Garter Snake
As the nurse was helping me into the wheelchair, I remembered something the pastor of my childhood church back in Georgia liked to say:
“You know, folks, Genesis 3 says God multiplied women’s suffering in childbirth after Lucifer tricked Eve with the forbidden fruit. So blame it on your great-grandma Eve the next time you feel those contractions. If it wasn’t for her, your baby would just fall right out.”
A week ago, I’d tried to tell my husband how fearful I was getting. I waited to bring it up until after we’d made love, thinking he’d be calmer. Todd’s not a calm man. In the beginning, it was exhilarating, hearing his passionate declarations of love. Things changed.
“Todd?” I said tentatively. He was lying on his back next to me. He grunted.
“I’m scared of having this baby,” I said. “Like, I know women have been having babies for centuries and stuff, but that doesn’t make it any easier when in a month it’s your body that’s gotta do it.” I looked over at him.
He sat up and eased off his condom. “Hell, I don’t know what you’re worried about, I’m stretching you out pretty good.” He snorted, got to his feet, and went to the bathroom.
Todd lived nearly an hour away from me when we first started going together. There was one time I came home and there was a garter snake sunning himself on the steps to my basement apartment. I’ve always hated snakes. I called Todd crying and he drove all the way over, pinned the snake by the neck with a stick, and deposited it in the woods nearby. I was in awe watching how easily he manipulated the stick, how the snake moved where he wanted it to.
I was still lying in bed when Todd came back from the bathroom. He pulled on a faded flannel shirt and said, “Dinner ready?”
I did a stupid thing then. I should have known better, but I was feeling stung. I said, “I’m in bed and you’ve been in the bathroom, genius. What’s it look like?”
Todd jerked around like he’d been swung at.
I had followed behind him all the way out to the woods that day, begging him to kill the snake. “Chop off its head,” I yelled. I really hate snakes. “What if it comes back?”
Todd grinned. “Boo-bear, that snake’s twice as scared of you as you are of it. Plus, what if it’s got a mommy and daddy snake out there waiting for him to come home?”
When the snake was safely put away, I snuggled up against him. “Tell me more about that snake’s family,” I said.
Todd was the best storyteller I knew. He had a voice like hot fudge on vanilla bean ice cream, just gliding along. He could make up a whole life for a dumb snake just like that.
“I’m sorry!” I screamed. I was in the fetal position. The window was open and Todd was hurling my underwear out into the back yard. One pair caught on an azalea bush and hung.
“I’m dirt,” I said.
The last pair of underwear smacked against my head. Todd was standing over me.
“You’re worse than dirt,” he said slowly. Every word dipped in disdain. “You’re fucking dust. How a baby can even grow in you is beyond me.”
That was a week ago.
The lady nurse was pushing my wheelchair down the hall.
She said, “Don’t worry, I’ll be holding your hand the whole time.”
She said, “You’re a brave woman.”
She wheeled me into the room and helped me up onto the table.
“Garter snake,” I said.
She was getting the IV ready. “Sure,” she said absently.

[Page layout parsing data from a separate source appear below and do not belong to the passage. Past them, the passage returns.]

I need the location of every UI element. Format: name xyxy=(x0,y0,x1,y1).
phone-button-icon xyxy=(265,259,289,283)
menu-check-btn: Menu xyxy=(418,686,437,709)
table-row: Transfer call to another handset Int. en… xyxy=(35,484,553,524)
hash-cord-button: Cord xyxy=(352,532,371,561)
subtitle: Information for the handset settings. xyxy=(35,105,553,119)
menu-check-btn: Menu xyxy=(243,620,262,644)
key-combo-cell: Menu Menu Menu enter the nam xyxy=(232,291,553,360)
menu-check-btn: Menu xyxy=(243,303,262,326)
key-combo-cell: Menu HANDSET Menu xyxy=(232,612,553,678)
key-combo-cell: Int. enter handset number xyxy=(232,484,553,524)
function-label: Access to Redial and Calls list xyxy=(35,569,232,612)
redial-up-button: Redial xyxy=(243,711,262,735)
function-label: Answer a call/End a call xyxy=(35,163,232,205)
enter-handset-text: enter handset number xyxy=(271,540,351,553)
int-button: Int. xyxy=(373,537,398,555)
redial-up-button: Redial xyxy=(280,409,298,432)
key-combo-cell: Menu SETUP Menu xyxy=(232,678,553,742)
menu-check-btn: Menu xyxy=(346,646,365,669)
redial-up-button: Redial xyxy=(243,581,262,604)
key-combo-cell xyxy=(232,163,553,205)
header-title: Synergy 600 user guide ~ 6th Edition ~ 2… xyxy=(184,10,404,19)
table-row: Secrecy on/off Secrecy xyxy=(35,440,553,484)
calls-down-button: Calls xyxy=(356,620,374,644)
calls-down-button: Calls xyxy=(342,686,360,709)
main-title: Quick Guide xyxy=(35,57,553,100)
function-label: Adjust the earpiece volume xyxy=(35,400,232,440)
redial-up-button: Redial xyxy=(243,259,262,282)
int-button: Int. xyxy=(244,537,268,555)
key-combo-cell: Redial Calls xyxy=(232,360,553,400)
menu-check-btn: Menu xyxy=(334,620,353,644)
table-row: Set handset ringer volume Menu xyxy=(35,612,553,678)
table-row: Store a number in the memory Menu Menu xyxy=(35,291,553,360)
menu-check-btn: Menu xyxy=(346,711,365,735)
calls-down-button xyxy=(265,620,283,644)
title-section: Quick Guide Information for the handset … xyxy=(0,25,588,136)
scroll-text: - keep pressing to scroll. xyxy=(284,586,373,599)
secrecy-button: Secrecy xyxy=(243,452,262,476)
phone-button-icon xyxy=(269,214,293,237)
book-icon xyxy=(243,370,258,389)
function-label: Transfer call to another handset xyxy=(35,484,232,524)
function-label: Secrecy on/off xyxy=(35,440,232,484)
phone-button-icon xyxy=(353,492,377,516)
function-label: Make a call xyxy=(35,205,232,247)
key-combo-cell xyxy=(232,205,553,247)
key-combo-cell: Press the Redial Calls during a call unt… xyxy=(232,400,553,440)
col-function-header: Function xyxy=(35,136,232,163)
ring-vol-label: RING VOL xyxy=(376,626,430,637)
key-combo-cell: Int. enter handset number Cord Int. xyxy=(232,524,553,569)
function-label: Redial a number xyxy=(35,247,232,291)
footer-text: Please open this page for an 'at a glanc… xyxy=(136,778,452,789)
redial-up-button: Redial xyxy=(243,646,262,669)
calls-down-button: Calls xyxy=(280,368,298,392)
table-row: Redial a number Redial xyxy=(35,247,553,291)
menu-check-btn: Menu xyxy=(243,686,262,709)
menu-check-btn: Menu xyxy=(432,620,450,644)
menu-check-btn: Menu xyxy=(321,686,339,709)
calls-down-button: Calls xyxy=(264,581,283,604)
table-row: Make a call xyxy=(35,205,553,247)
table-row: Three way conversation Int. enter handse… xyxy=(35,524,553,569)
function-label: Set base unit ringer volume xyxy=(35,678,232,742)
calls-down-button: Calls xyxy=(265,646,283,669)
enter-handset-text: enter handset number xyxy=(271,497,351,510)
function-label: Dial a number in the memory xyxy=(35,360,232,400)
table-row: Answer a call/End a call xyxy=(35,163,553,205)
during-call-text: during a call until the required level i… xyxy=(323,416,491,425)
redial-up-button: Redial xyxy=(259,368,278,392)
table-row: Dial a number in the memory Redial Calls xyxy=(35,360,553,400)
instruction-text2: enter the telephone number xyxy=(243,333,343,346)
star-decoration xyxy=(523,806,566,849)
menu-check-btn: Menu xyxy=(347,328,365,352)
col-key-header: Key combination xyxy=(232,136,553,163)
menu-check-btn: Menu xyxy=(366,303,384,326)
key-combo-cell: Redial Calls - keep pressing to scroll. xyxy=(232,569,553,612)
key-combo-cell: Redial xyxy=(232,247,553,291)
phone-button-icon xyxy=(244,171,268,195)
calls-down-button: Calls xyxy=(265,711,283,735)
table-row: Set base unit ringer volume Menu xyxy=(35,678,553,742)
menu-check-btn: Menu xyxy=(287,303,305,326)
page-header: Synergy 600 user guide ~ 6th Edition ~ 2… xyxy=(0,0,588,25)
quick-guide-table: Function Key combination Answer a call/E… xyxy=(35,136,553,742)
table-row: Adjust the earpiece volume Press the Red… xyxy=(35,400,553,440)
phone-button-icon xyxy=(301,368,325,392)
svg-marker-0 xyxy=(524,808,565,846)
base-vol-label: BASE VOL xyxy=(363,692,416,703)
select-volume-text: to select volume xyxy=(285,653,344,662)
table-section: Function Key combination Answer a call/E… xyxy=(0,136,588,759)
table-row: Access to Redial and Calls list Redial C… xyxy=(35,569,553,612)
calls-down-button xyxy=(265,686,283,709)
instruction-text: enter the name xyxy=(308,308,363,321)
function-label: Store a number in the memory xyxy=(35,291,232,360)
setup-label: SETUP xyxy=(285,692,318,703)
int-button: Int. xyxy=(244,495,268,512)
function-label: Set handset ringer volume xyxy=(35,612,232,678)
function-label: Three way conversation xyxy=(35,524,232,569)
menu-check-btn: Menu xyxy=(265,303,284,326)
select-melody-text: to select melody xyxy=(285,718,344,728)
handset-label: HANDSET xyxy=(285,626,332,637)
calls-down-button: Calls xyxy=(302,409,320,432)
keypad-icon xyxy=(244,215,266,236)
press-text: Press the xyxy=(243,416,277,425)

“You’ll just feel a little pinch,” she said.
“He moved the snake,” I said. Somehow it felt important to say this. “It was on the steps but he put it back in the woods.”
She attached a bag of fluids to the IV stand. “Look how easy that was,” she said.
I couldn’t speak fast enough. “My pastor was wrong,” I said. “Eve’s real suffering wasn’t the multiplied pains of childbirth.”
The hospital bed became a podium. “Imagine being Eve and realizing your husband, who’s literally the only man on earth, wasn’t there for you when you needed him. Dust of the earth. What could you do? Where could you go? Might as well pray your birthing pains kill you right then and there.”
I thought of snake families in the woods. I thought of my underwear hanging on an azalea bush.
The nurse moved my legs to the stirrups. “Let me know if it’s not comfortable,” she said.
“I’m more than comfortable,” I said. I said this with my legs strapped apart in stirrups. Can you imagine? “I’m luxuriating, baby. I could be here all day.”
I understood why snakes shed their skin.
I wasn’t scared of having a baby anymore.